Work task: Among the entries, find each line that includes the string "Cabane" and list it.

:: Supplied entries

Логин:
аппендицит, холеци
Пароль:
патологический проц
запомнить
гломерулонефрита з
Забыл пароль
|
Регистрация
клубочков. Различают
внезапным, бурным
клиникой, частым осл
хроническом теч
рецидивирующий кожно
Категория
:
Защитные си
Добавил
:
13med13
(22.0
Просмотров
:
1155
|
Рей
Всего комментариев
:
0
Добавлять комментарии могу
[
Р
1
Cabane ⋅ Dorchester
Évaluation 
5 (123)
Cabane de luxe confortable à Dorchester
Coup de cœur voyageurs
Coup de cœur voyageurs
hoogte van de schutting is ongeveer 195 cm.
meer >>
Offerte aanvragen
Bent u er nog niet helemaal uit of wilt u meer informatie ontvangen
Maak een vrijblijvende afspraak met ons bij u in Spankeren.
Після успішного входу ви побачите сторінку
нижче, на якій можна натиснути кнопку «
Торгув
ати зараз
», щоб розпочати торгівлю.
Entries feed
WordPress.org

::::

Solution to this problem:
Cabane ⋅ Dorchester
Cabane de luxe confortable à Dorchester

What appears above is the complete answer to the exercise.